How to install terminalroulette

terminal roulette is a doddle to get onto your system, requiring only that you have git and Python already installed.

if you have those prerequisites, clone the terminalroulette repository with:

git clone https://github.com/levkush/terminalroulette.git

Use the cd command to move into the new directory:

cd terminalroulette

...and launch the game with:

python3 roulette.py

Spin the roulette wheel in your terminal!

terminal approximation of a roulette board and roulette wheel having lost $250

You start the game with a $1,000 balance and a representation of a roulette table at the top of your terminal. If you're familiar with the game, you'll recognise the green zeroes, and the long rows of numbered black and red squares.

Below this is a representation of the wheel itself. It's not round but instead, shows a seven-number segment. When the game starts, the indicator is set on zero.

As you might expect from a TUI game, the action is text-driven.

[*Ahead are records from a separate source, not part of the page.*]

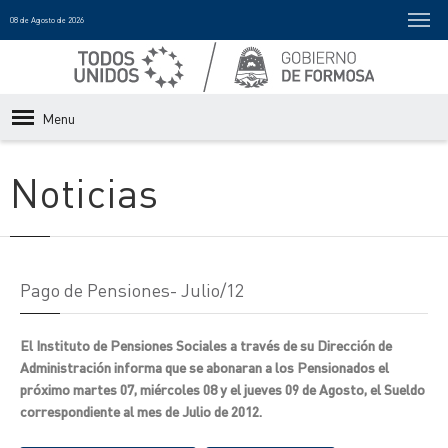
08 de Agosto de 2026
Menu
Noticias
Pago de Pensiones- Julio/12
El Instituto de Pensiones Sociales a través de su Dirección de
Administración informa que se abonaran a los Pensionados el
próximo martes 07, miércoles 08 y el jueves 09 de Agosto, el Sueldo
correspondiente al mes de Julio de 2012.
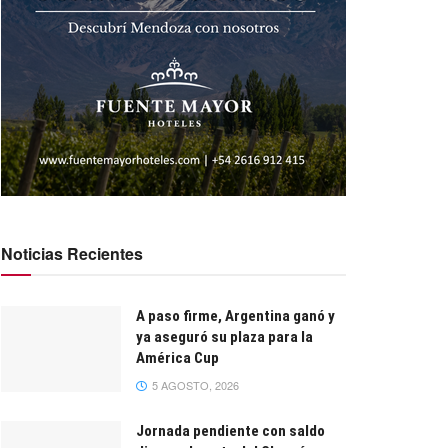
Noticias Recientes
A paso firme, Argentina ganó y
ya aseguró su plaza para la
América Cup
5 AGOSTO, 2026
Jornada pendiente con saldo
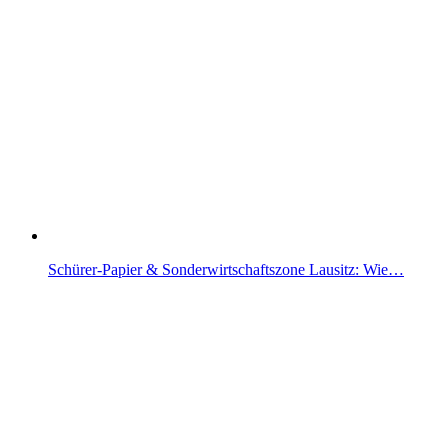
Schürer-Papier & Sonderwirtschaftszone Lausitz: Wie…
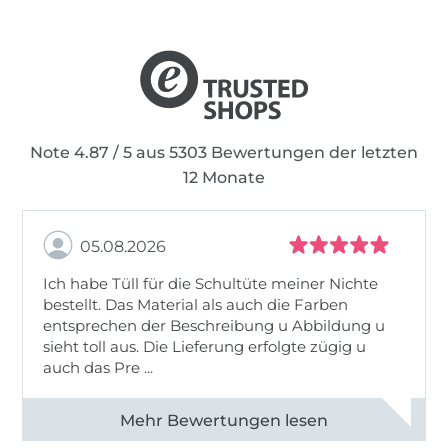
Note 4.87 / 5 aus 5303 Bewertungen der letzten
12 Monate
05.08.2026
Ich habe Tüll für die Schultüte meiner Nichte
bestellt. Das Material als auch die Farben
entsprechen der Beschreibung u Abbildung u
sieht toll aus. Die Lieferung erfolgte zügig u
auch das Pre ...
Alle 82950 Bewertungen ansehen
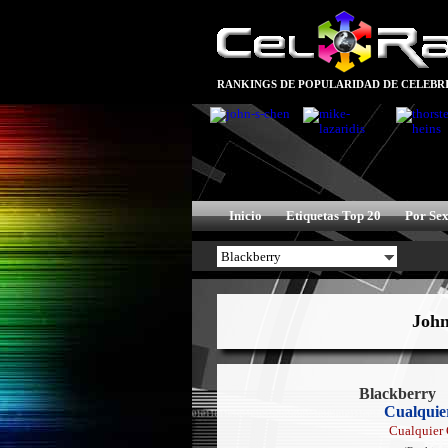
RANKINGS DE POPULARIDAD DE CELEBRI
Inicio
Etiquetas Top 20
Por Se
John
Blackberry
Cualquie
Cualquier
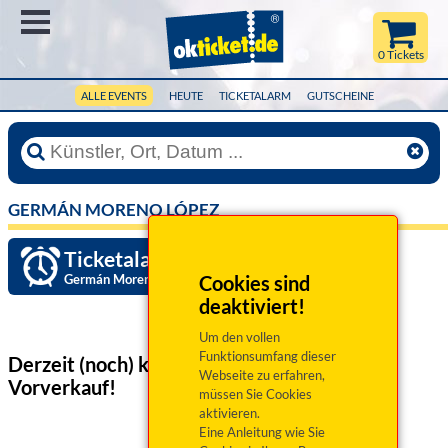
Menü
0 Tickets
ALLE EVENTS
HEUTE
TICKETALARM
GUTSCHEINE
GERMÁN MORENO LÓPEZ
Ticketalarm einrichten »
Germán Moreno López
Cookies sind
deaktiviert!
Um den vollen
Funktionsumfang dieser
Derzeit (noch) keine Veranstaltungen
im
Webseite zu erfahren,
Vorverkauf!
müssen Sie Cookies
aktivieren.
Eine Anleitung wie Sie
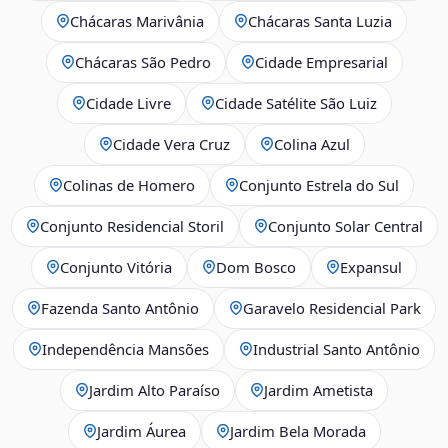
Chácaras Marivânia
Chácaras Santa Luzia
Chácaras São Pedro
Cidade Empresarial
Cidade Livre
Cidade Satélite São Luiz
Cidade Vera Cruz
Colina Azul
Colinas de Homero
Conjunto Estrela do Sul
Conjunto Residencial Storil
Conjunto Solar Central
Conjunto Vitória
Dom Bosco
Expansul
Fazenda Santo Antônio
Garavelo Residencial Park
Independência Mansões
Industrial Santo Antônio
Jardim Alto Paraíso
Jardim Ametista
Jardim Áurea
Jardim Bela Morada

With the action of betting following this pattern:

bet amount outcome

So if you wanted to place $250 of your imaginary cash on the number 27, you'd enter:

bet 250 27

Hit enter and you'll see "Successfully bet 250$ on 27!" From here, there's no way back, so type

 start

...and type enter once more to set the game in motion.

Your ballance will dip by $250, and the wheel representation will flash into a semblence of motion as colours and numbers jockey for position.

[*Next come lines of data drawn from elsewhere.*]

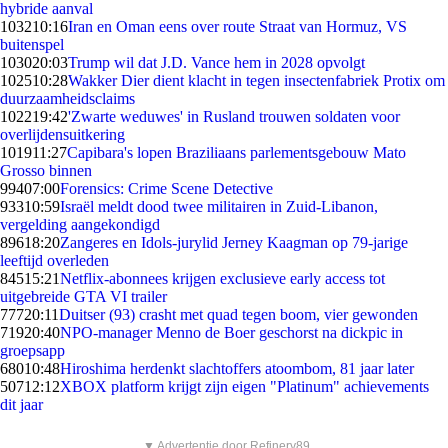
hybride aanval
1032
10:16
Iran en Oman eens over route Straat van Hormuz, VS
buitenspel
1030
20:03
Trump wil dat J.D. Vance hem in 2028 opvolgt
1025
10:28
Wakker Dier dient klacht in tegen insectenfabriek Protix om
duurzaamheidsclaims
1022
19:42
'Zwarte weduwes' in Rusland trouwen soldaten voor
overlijdensuitkering
1019
11:27
Capibara's lopen Braziliaans parlementsgebouw Mato
Grosso binnen
994
07:00
Forensics: Crime Scene Detective
933
10:59
Israël meldt dood twee militairen in Zuid-Libanon,
vergelding aangekondigd
896
18:20
Zangeres en Idols-jurylid Jerney Kaagman op 79-jarige
leeftijd overleden
845
15:21
Netflix-abonnees krijgen exclusieve early access tot
uitgebreide GTA VI trailer
777
20:11
Duitser (93) crasht met quad tegen boom, vier gewonden
719
20:40
NPO-manager Menno de Boer geschorst na dickpic in
groepsapp
680
10:48
Hiroshima herdenkt slachtoffers atoombom, 81 jaar later
507
12:12
XBOX platform krijgt zijn eigen "Platinum" achievements
dit jaar
▼ Advertentie door Refinery89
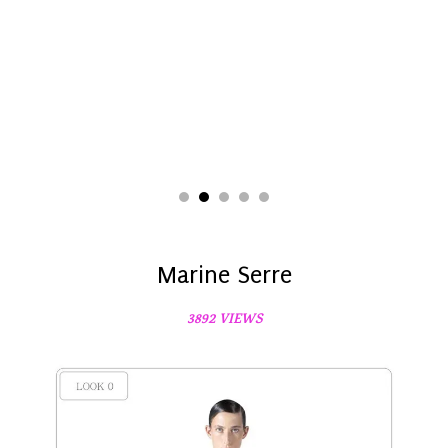
Marine Serre
3892 VIEWS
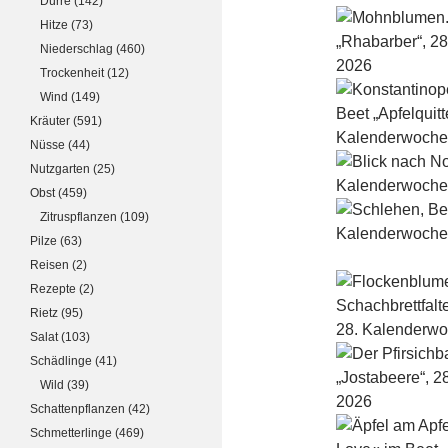
Dürre
(142)
Hitze
(73)
Niederschlag
(460)
Trockenheit
(12)
Wind
(149)
Kräuter
(591)
Nüsse
(44)
Nutzgarten
(25)
Obst
(459)
Zitruspflanzen
(109)
Pilze
(63)
Reisen
(2)
Rezepte
(2)
Rietz
(95)
Salat
(103)
Schädlinge
(41)
Wild
(39)
Schattenpflanzen
(42)
Schmetterlinge
(469)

In our test run, the wheel landed on nuber 30, which is a red number, so we decided to recoup our losses with

bet 250 red

We won and were back at our original balance of $1000. Having narrowly avoided crippling losses, we decided to leave the casino terminal.

The game is simple and in addition to bet and start, there are only a few commands to remember:

money

... will show your current balance.

clearbets

... will retract your current bets - provided you input it before you type start.

to exit the roulette TUI, type:

exit

Additionally, you can bet on odds or evens - although you can't yet bet on columns or rows.

Have fun pretending to gamble in your terminal

terminalroulette is fun for the few minutes it will take you to run through your stack of chips, and is a fun way to pass the time while you wait for packages to download, set up your own XMPP server, or sync your photos with your self-hosted Google Photos alternative.